ESSENTIALS OF DIAGNOSIS

  • Labor is the physiologic process of childbirth defined by regular uterine contractions that result in effacement and dilatation of the cervix followed by expulsive efforts, leading to the delivery of the fetus and placenta.

  • Delivery is the reflexive and spontaneous action of bearing down to achieve expulsion of the fetus and placenta.

Pathogenesis

Parturition is the process of orchestrated movements of the fetus through the birth canal that is initiated by an integrated set of biochemical and biomechanical changes within the myometrium, decidua, and cervix. Prior to the initiation of labor, there are biochemical connective tissue changes in the cervix that precede the increase in myometrial activity that leads to myometrial contractility. The clinical diagnosis of labor is usually made retrospectively and is classically defined as regular painful uterine contractions resulting in changes in cervical effacement and dilation. As the fetus negotiates through the pelvis, there are complex interactions of 3 mechanical variables known as the “3 Ps”: power, passenger, and passage.

The Mechanics of Labor

Power refers to the force generated by uterine contractions. This activity can be qualitatively assessed by palpation of the uterine fundus or external tocodynamometry or quantitatively by internal manometry or pressure transducers, which measure contractions by Montevideo units. Classically, the presence of 3 to 5 contractions in 10 minutes has been used to define an adequate contraction pattern and, if accompanied by cervical change, then adequate labor. An alternative definition of adequate labor is contractions at a frequency and intensity that add up to 200 to 250 Montevideo units within a 10-minute window.

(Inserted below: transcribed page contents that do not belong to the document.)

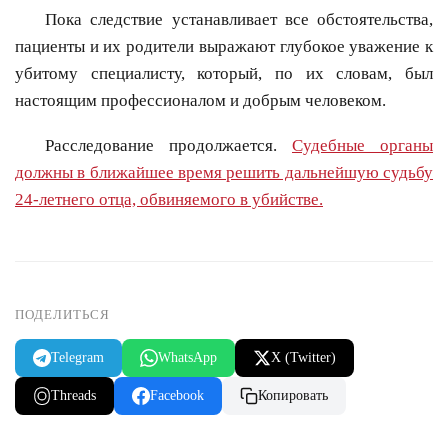
Пока следствие устанавливает все обстоятельства,
пациенты и их родители выражают глубокое уважение к
убитому специалисту, который, по их словам, был
настоящим профессионалом и добрым человеком.
Расследование продолжается.
Судебные органы
должны в ближайшее время решить дальнейшую судьбу
24-летнего отца, обвиняемого в убийстве.
ПОДЕЛИТЬСЯ
Telegram
WhatsApp
X (Twitter)
Threads
Facebook
Копировать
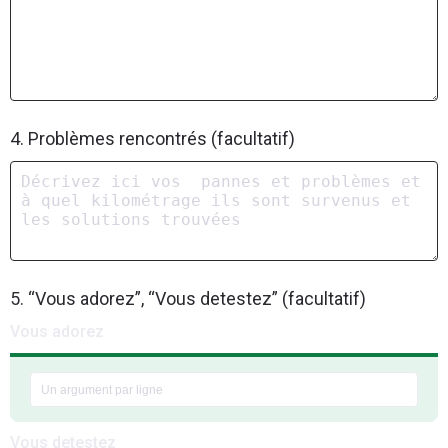
4. Problèmes rencontrés (facultatif)
5. “Vous adorez”, “Vous detestez” (facultatif)
Vous adorez
Vous detestez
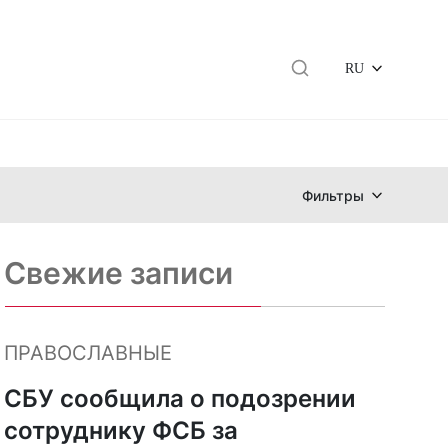
RU
Фильтры
Свежие записи
ПРАВОСЛАВНЫЕ
СБУ сообщила о подозрении
сотруднику ФСБ за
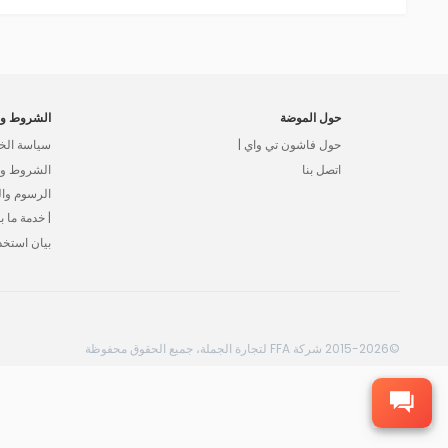
حول الموضة
الشروط وا
حول فاشون تي واي |
سياسة الخ
اتصل بنا
الشروط وال
الرسوم وا
| خدمة ما بع
بيان استخد
©2015-2026 شركة FFA لتجارة الجملة، جميع الحقوق محفوظة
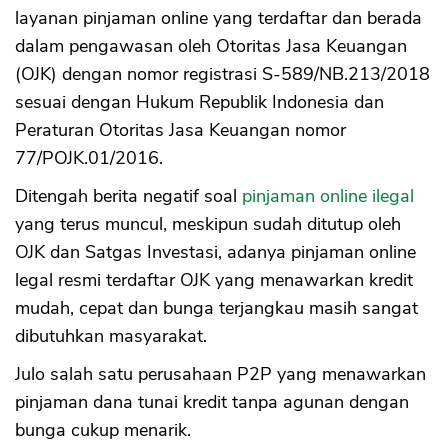
layanan pinjaman online yang terdaftar dan berada
dalam pengawasan oleh Otoritas Jasa Keuangan
(OJK) dengan nomor registrasi S-589/NB.213/2018
sesuai dengan Hukum Republik Indonesia dan
Peraturan Otoritas Jasa Keuangan nomor
77/POJK.01/2016.
Ditengah berita negatif soal
pinjaman online ilegal
yang terus muncul, meskipun sudah ditutup oleh
OJK dan Satgas Investasi, adanya pinjaman online
legal resmi terdaftar OJK yang menawarkan kredit
mudah, cepat dan bunga terjangkau masih sangat
dibutuhkan masyarakat.
Julo salah satu perusahaan P2P yang menawarkan
pinjaman dana tunai kredit tanpa agunan dengan
bunga cukup menarik.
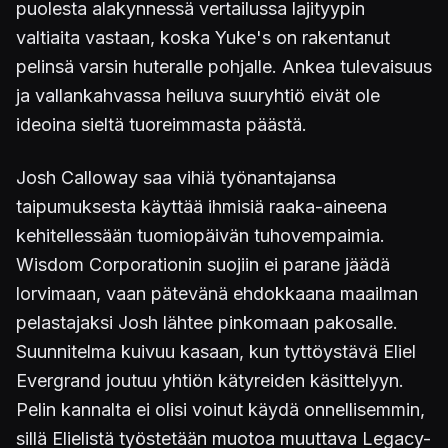
puolesta alakynnessä vertailussa lajityypin
valtiaita vastaan, koska Yuke's on rakentanut
pelinsä varsin huteralle pohjalle. Ankea tulevaisuus
ja vallankahvassa heiluva suuryhtiö eivät ole
ideoina sieltä tuoreimmasta päästä.
Josh Calloway saa vihiä työnantajansa
taipumuksesta käyttää ihmisiä raaka-aineena
kehitellessään tuomiopäivän tuhovempaimia.
Wisdom Corporationin suojiin ei parane jäädä
lorvimaan, vaan pätevänä ehdokkaana maailman
pelastajaksi Josh lähtee pinkomaan pakosalle.
Suunnitelma kuivuu kasaan, kun tyttöystävä Eliel
Evergrand joutuu yhtiön kätyreiden käsittelyyn.
Pelin kannalta ei olisi voinut käydä onnellisemmin,
sillä Elielistä työstetään muotoa muuttava Legacy-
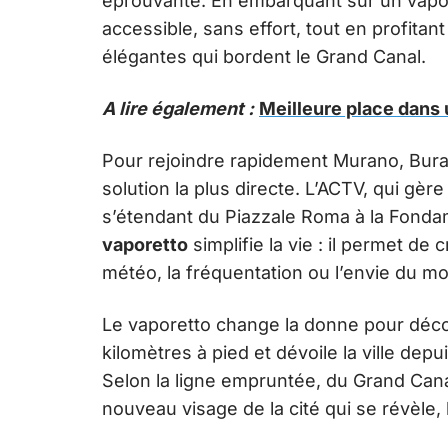
éprouvante. En embarquant sur un vapore
accessible, sans effort, tout en profitan
élégantes qui bordent le Grand Canal.
A lire également :
Meilleure place dans u
Pour rejoindre rapidement Murano, Bura
solution la plus directe. L’ACTV, qui gèr
s’étendant du Piazzale Roma à la Fond
vaporetto
simplifie la vie : il permet de 
météo, la fréquentation ou l’envie du m
Le vaporetto change la donne pour découv
kilomètres à pied et dévoile la ville depu
Selon la ligne empruntée, du Grand Canal
nouveau visage de la cité qui se révèle, 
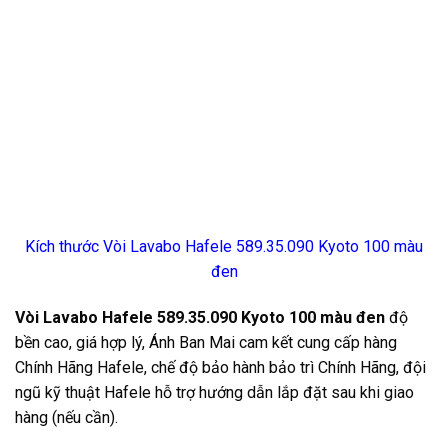
Kích thước Vòi Lavabo Hafele 589.35.090 Kyoto 100 màu
đen
Vòi Lavabo Hafele 589.35.090 Kyoto 100 màu đen
độ
bền cao, giá hợp lý, Ánh Ban Mai cam kết cung cấp hàng
Chính Hãng Hafele, chế độ bảo hành bảo trì Chính Hãng, đội
ngũ kỹ thuật Hafele hỗ trợ hướng dẫn lắp đặt sau khi giao
hàng (nếu cần).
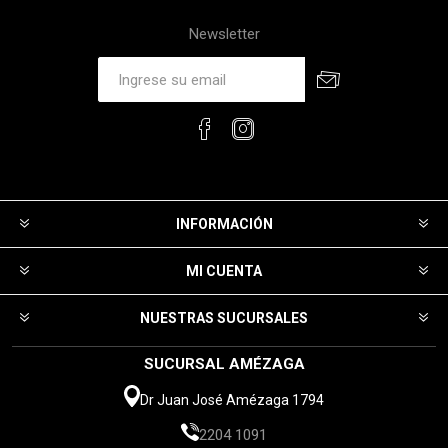
Newsletter
INFORMACIÓN
MI CUENTA
NUESTRAS SUCURSALES
SUCURSAL AMÉZAGA
Dr Juan José Amézaga 1794
2204 1091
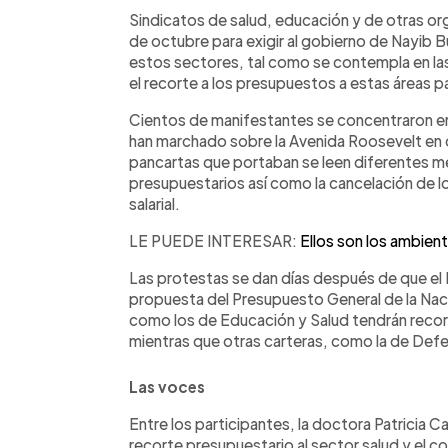
Facebook
Twitter
►
Escuchar artículo
Sindicatos de salud, educación y de otras o
de octubre para exigir al gobierno de Nayib B
estos sectores, tal como se contempla en las
el recorte a los presupuestos a estas áreas p
Cientos de manifestantes se concentraron e
han marchado sobre la Avenida Roosevelt en d
pancartas que portaban se leen diferentes m
presupuestarios así como la cancelación de l
salarial.
LE PUEDE INTERESAR:
Ellos son los ambien
Las protestas se dan días después de que el 
propuesta del Presupuesto General de la Naci
como los de Educación y Salud tendrán recor
mientras que otras carteras, como la de Def
Las voces
Entre los participantes, la doctora Patricia 
recorte presupuestario al sector salud y el co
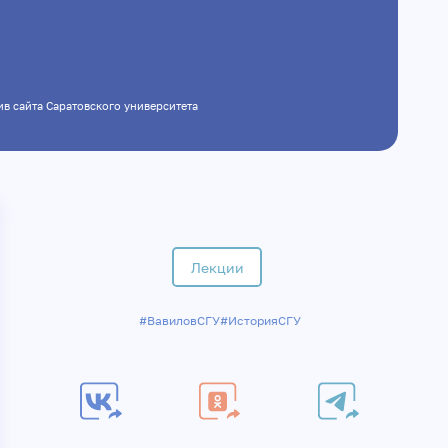
хив сайта Саратовского университета
Лекции
#ВавиловСГУ
#ИсторияСГУ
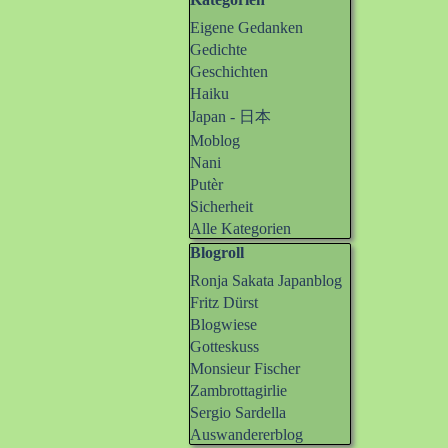
Block überspringen Kategorien
Eigene Gedanken
Gedichte
Geschichten
Haiku
Japan - 日本
Moblog
Nani
Putèr
Sicherheit
Alle Kategorien
Block überspringen Blogroll
Blogroll
Ronja Sakata Japanblog
Fritz Dürst
Blogwiese
Gotteskuss
Monsieur Fischer
Zambrottagirlie
Sergio Sardella
Auswandererblog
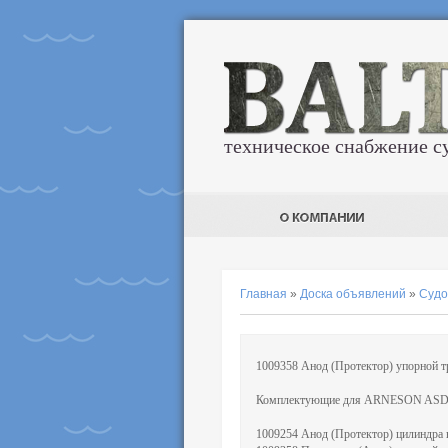
техническое снабжение с
Главная
»
Доска объявлений
»
Судо
1009358 Анод (Протектор) упорной т
Комплектующие для ARNESON ASD14,
1009254 Анод (Протектор) цилиндра 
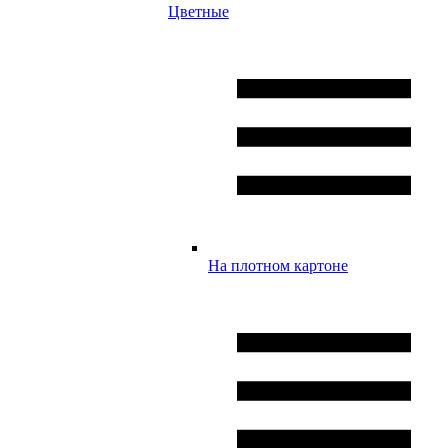
Цветные
На плотном картоне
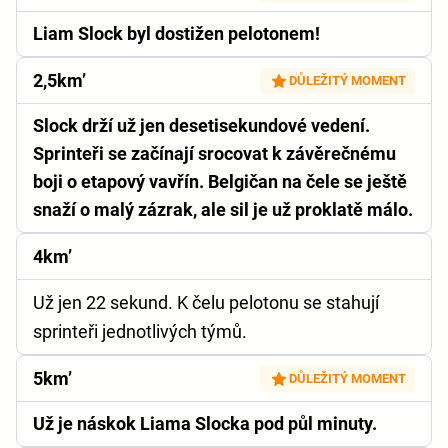
Liam Slock byl dostižen pelotonem!
2,5km’
DŮLEŽITÝ MOMENT
Slock drží už jen desetisekundové vedení.
Sprinteři se začínají srocovat k závěrečnému
boji o etapový vavřín. Belgičan na čele se ještě
snaží o malý zázrak, ale sil je už proklatě málo.
4km’
Už jen 22 sekund. K čelu pelotonu se stahují
sprinteři jednotlivých týmů.
5km’
DŮLEŽITÝ MOMENT
Už je náskok Liama Slocka pod půl minuty.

The passenger refers to the fetus, which has multiple factors that can affect its navigation through the pelvic canal. These variables include the following: fetal size or estimated fetal weight (EFW), fetal lie, presentation, and position and station in the pelvis. These fetal factors can be assessed by ultrasound and/or Leopold maneuvers.

The passage refers to the bony pelvic and soft tissue of the birth canal. There are 4 major pelvic types (Fig. 7–1): gynecoid, android, platypelloid, and anthropoid. The bony pelvis was previously measured by imaging studies such as x-ray, but current clinical practice is to evaluate the pelvis by clinical pelvimetry.

Figure 7–1.

Flexions of the fetal head in the 4 major pelvic types. (Reproduced with permission from Danforth DN, Ellis AH. Midforceps delivery: A vanishing art? Am J Obstet Gynecol 1963 May 1;86:29–37.)

During the third trimester of pregnancy, irregular, generally painless uterine contractions occur with slowly increasing frequency. These contractions, known as Braxton Hicks contractions, may occur more frequently, sometimes every 10–20 minutes, and with greater intensity during the last weeks of pregnancy. When these contractions occur in regular, frequent contraction prior to 37 ...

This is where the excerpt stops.